A couple days ago I volunteered to check tickets for the ASSITEJ International Play Festival for Young Audiences. It was an easy enough job: ripping tickets, counting them, and eating pizza meant for the performers. My job was made that much easier by the extremely low attendance. No more than 30 people showed up for either performance, which was a Brazilian play done entirely in Portuguese.
The play was being done in the Meatpacking District. It's a maze of rundown brick warehouses that look like scenes from a zombie apocalypse video game, or West Side Story, your pick. The stage was incredibly difficult to find amongst all the former slaughterhouses, and many of the audience came late and often ready to argue with any volunteers stupid enough to ask how they were doing.
I managed to stay up through an entire showing of the 2-hour play entitled "The Poem of Roses and Thorns." It was surprisingly entertaining, there was a lot of yelling, funny expressions, and the actors were exceptionally talented at balancing object of their heads. People who sat in the front row were given stage lights fashioned out of tin cans that turned on whenever the lights dropped, giving the dark scenes a cool campy vibe.
The show was OK considering I couldn't understand a word of it, but what I really enjoyed was getting a chance to explore Vesterbro after midnight. This area of Copenhagen has a reputation for being frequented by hookers and has more sex shops in a four block radius than I have cumulatively seen in my entire life. Theres a homeless shelter conspicuously placed on the busiest street in the area, a couple blocks from Copenhagen Central Train Station. Its windows are boarded up and the entrance is surrounded by a mob of old men showing varying degrees of depression and cleanliness.

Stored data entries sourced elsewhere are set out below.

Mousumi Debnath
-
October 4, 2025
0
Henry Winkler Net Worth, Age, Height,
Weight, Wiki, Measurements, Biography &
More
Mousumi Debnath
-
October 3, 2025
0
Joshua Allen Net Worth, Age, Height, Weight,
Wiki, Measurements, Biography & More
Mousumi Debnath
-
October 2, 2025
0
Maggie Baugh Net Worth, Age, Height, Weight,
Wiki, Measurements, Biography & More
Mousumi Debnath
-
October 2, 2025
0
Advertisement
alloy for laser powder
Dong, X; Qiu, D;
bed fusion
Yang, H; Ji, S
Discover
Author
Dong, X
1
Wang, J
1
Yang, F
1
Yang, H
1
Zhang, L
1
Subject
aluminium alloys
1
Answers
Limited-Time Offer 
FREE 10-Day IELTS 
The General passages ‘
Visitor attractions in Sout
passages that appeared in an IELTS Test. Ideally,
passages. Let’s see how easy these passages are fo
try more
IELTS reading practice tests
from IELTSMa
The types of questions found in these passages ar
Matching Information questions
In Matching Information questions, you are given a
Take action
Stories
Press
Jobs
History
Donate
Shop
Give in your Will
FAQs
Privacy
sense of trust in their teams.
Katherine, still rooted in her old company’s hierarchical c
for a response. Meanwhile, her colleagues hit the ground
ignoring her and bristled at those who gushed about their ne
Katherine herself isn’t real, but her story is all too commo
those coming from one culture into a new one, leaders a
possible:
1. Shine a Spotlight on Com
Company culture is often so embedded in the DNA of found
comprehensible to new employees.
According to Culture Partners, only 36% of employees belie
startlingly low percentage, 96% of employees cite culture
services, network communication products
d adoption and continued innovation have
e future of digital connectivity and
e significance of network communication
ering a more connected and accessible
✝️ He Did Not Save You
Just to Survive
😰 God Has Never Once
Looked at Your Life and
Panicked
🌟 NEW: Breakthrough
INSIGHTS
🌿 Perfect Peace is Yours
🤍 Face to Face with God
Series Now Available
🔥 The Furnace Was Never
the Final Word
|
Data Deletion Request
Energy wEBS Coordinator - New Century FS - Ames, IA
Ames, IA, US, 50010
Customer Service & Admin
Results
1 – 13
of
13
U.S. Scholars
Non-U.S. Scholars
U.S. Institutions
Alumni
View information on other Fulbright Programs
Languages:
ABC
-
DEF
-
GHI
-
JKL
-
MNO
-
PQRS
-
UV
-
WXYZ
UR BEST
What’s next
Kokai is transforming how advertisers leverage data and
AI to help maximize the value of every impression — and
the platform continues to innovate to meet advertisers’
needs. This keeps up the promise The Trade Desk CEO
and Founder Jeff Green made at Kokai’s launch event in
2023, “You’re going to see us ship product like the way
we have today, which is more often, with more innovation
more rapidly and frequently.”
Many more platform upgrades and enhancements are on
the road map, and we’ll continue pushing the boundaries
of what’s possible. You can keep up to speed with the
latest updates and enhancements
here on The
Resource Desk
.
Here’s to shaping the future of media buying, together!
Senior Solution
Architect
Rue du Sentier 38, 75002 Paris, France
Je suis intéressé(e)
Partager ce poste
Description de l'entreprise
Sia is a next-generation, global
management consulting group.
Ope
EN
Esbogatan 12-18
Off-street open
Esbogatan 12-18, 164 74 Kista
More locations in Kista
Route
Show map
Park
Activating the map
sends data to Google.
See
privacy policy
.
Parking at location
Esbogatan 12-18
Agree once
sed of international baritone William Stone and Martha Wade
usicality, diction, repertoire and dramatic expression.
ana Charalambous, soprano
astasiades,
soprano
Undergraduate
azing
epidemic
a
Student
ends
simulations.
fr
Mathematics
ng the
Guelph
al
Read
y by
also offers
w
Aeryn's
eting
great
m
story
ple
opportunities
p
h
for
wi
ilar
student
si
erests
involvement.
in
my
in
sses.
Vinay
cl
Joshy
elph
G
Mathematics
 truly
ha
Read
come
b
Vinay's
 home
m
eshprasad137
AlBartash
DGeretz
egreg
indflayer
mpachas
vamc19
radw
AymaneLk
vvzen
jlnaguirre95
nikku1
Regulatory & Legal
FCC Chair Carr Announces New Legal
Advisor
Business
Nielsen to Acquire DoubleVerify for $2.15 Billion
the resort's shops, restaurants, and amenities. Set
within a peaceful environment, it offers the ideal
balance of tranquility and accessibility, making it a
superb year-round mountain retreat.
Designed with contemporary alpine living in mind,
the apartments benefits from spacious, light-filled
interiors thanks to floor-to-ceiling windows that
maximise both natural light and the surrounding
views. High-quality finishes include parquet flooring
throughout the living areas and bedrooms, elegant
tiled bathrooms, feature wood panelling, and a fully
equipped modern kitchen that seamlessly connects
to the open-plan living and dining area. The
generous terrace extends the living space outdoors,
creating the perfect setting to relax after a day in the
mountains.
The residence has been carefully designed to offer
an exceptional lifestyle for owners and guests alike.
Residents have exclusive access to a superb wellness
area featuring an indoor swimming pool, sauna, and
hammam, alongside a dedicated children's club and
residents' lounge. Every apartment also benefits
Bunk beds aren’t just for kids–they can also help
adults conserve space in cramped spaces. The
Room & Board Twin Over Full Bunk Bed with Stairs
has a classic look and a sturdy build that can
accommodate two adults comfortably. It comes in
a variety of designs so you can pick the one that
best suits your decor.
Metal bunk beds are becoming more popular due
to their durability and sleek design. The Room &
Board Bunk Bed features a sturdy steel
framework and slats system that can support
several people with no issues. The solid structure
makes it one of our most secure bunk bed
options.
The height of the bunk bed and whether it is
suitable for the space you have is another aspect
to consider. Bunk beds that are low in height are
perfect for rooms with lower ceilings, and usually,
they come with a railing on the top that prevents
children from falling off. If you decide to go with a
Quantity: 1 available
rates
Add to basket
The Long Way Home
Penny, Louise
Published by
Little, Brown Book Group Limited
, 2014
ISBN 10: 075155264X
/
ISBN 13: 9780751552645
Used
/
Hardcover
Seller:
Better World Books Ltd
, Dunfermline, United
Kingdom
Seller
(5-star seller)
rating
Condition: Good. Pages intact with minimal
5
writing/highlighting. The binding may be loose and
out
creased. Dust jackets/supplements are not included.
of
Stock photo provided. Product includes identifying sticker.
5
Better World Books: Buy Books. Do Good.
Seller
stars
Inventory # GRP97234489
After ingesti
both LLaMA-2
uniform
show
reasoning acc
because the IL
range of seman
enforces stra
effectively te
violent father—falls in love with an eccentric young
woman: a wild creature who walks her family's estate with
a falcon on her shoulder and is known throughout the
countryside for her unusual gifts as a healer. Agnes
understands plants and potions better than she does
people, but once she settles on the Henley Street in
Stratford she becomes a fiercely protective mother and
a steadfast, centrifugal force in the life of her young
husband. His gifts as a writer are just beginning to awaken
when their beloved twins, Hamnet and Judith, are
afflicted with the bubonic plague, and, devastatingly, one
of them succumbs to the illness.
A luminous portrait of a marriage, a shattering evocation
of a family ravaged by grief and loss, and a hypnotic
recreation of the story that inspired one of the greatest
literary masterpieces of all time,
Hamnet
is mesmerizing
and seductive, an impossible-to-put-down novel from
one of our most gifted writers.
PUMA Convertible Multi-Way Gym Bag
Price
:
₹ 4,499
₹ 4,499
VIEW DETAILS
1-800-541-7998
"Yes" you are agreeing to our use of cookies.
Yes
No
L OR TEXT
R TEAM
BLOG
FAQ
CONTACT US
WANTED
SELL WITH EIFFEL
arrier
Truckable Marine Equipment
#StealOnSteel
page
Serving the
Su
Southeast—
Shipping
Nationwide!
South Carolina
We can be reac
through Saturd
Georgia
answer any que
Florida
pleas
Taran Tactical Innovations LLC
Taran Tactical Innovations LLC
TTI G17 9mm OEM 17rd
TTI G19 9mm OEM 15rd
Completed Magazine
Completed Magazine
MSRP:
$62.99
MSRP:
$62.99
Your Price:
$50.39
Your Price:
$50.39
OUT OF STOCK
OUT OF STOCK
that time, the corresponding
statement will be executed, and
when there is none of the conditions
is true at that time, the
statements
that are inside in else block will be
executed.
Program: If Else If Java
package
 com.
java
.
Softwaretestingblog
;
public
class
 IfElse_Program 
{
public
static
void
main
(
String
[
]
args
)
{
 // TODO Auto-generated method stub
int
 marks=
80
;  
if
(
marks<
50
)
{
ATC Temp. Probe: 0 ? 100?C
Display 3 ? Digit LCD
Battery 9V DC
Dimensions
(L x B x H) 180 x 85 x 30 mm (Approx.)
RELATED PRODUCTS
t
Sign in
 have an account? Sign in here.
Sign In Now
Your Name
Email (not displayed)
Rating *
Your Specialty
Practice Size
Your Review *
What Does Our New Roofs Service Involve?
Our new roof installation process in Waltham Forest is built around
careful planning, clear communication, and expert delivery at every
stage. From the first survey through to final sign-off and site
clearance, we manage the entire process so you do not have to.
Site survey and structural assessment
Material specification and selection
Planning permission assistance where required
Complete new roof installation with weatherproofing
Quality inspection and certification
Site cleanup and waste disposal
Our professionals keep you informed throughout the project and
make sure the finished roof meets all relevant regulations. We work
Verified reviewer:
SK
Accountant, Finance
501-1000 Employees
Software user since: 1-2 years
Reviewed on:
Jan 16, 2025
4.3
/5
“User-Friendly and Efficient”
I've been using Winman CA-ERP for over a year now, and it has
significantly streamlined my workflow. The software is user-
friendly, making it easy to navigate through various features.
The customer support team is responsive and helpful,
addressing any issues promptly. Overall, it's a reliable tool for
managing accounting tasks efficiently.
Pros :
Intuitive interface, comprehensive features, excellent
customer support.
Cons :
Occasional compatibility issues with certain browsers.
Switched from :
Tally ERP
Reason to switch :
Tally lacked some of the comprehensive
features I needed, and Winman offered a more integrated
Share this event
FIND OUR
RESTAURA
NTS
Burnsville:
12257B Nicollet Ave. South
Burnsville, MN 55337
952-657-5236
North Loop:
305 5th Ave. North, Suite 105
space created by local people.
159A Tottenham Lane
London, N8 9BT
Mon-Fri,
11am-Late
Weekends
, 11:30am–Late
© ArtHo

I walked past the shelter and a man began walking at my side. He was eating what looked like a peanut butter and jelly sandwich, but I knew it couldn't have been that, it's Denmark. He asked me if I was looking for "anything," which of course meant cocaine mixed with baking powder. I laughed uncomfortably and said no, thanking him for the generous offer.
Probably because it's the area containing central station, there are many many hotels in Vesterbro. I could hep but imagine all the times people must take advantage of the close proximity the hotel share with sex shops, prostitutes, and cheep Vietnamese restaurants. It seems like the perfect place to have a date witha lady of the night. First dinner, then a romantic walk to pick up a 20-inch silicone penis, then finally to the hotel that redoubtably smells strongly of vaginal fluid and sweat.
I walked past some hardcore S&M shops that proudly showed off their ball-gag and whip selections in their front windows. I only entered one of the shops, which appear to be open all night. A bronze statue visible from the main entrance caught my eye and I had to give it the quality attention it commanded. In case you
can't tell, it's a man, penetrating a rabbit, penetrating a sheep, penetrating a pig, penetrating a cow, some more penetrating... then a dog is eating out a very pleased woman at the end. Great art. I'd expect nothing less from a Danish sex emporium.
One of the main reasons I decided to walk after hours in such a seedy neighborhood was because I wanted to find some real-life hookers in the wild. Not, looking to be a John for the first time, rather, I wanted to finally be exposed to a line of work I had never seen before outside of movies. My first sighting was a woman who looked to be in her fourties and wore black stockings with a suggestive skirt and flattering heels. While her outfit made her look merely like another Danish woman who was comfortable with her body, she walked around indecisively and paused in the middle of the sidewalk at random intervals to look around. I passed her and she began speaking Danish to a man who was walking behind me. Sounds like a hooker to me, but I still called her a "maybe."